Speechmatics-specific settings

These settings apply when provider is set to speechmatics.

Key

Description

Default

speechmaticsLanguage

Source language code (ISO 639-1), e.g. en, de, nl, fr.

en

speechmaticsTranslate

Comma-separated list of target languages for live translation, e.g. fr,de. A separate subtitle track is created for each language.

Speaches-specific settings

These settings apply when provider is set to speaches.

Key

Description

Default

speachesServerUrl

Speaches base WebSocket URL (can override global setting per-app).

ws://localhost:8000

speachesModel

Hugging Face model ID, e.g. Systran/faster-distil-whisper-small.en or Systran/faster-whisper-large-v3. The server downloads the model automatically on first use.

Systran/faster-whisper-small

speachesLanguage

Source language code (ISO 639-1), e.g. en, es, fr. Leave blank for automatic language detection.

en

speachesVadThreshold

Voice activity detection sensitivity (0.0–1.0). Higher values require more confident speech detection before triggering transcription. Raising this reduces false positives from music or background noise.

0.5

speachesVadSilenceDurationMs

Milliseconds of silence required before the speech buffer is committed for transcription.

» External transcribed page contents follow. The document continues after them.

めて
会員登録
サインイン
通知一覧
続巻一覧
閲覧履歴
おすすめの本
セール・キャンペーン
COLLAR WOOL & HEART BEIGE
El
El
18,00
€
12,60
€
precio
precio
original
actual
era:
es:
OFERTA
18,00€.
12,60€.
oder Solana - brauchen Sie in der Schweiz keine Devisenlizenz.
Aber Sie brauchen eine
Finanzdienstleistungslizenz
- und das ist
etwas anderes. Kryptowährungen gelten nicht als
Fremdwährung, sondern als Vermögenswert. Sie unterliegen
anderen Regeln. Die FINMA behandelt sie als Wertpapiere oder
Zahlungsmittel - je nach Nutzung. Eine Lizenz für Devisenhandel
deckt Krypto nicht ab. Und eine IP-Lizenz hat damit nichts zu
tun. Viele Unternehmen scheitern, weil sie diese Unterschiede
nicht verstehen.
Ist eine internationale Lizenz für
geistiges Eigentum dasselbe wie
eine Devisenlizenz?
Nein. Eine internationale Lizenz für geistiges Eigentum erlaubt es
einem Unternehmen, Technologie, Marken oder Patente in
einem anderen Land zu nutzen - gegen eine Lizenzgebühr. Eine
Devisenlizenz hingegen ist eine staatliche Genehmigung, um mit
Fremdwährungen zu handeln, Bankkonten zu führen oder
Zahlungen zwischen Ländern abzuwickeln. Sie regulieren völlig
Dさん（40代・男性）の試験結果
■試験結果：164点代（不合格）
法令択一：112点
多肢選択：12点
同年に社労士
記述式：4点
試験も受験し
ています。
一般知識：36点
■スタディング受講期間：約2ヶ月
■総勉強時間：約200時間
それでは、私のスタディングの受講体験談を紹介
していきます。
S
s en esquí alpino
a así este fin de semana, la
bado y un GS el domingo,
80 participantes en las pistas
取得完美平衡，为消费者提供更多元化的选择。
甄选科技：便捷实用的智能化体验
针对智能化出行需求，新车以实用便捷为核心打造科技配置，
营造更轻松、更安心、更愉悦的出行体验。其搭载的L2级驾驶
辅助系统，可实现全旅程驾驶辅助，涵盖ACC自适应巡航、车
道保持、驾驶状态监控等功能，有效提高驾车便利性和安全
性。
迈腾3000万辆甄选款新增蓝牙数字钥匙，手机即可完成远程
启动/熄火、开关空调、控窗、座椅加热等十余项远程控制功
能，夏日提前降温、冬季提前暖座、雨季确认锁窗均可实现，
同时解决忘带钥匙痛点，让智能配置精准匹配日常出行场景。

Lower values produce more frequent, shorter transcriptions. Try 200–400 for fast speakers.

300

Setting Up Speaches

Speaches is an OpenAI API-compatible server for real-time speech transcription powered by faster-whisper. It runs on GPU and CPU and downloads models automatically from Hugging Face.

Quick Start (Docker)

# CPU
docker run -p 8000:8000 ghcr.io/speaches-ai/speaches

# NVIDIA GPU
docker run --gpus all -p 8000:8000 ghcr.io/speaches-ai/speaches

Model Selection

Speaches models are specified as Hugging Face model IDs. The server downloads them automatically on first use.

Model

Speed

Accuracy

Use Case

Systran/faster-distil-whisper-small.en

Very fast

Good

Recommended — English only

Systran/faster-whisper-small

Fast

Good

Multilingual

Systran/faster-whisper-medium

Medium

Better

Higher accuracy needed

Systran/faster-whisper-large-v3

Slow

High

Maximum accuracy

deepdml/faster-whisper-large-v3-turbo-ct2

Medium

High

Fast large model

VAD Tuning

The two most impactful settings for real-time subtitle quality:

  • ``speachesVadSilenceDurationMs`` — Lower values (200–300 ms) produce more frequent, shorter transcription segments, which reduces subtitle latency for fast speakers.

  • ``speachesVadThreshold`` — Raise to 0.6–0.8 if music or background noise causes spurious transcriptions (e.g. repeated words during non-speech audio).

Note

Whisper models may produce repetitive tokens (e.g. “you you you”) when processing non-speech audio such as music. Raising speachesVadThreshold reduces this effect.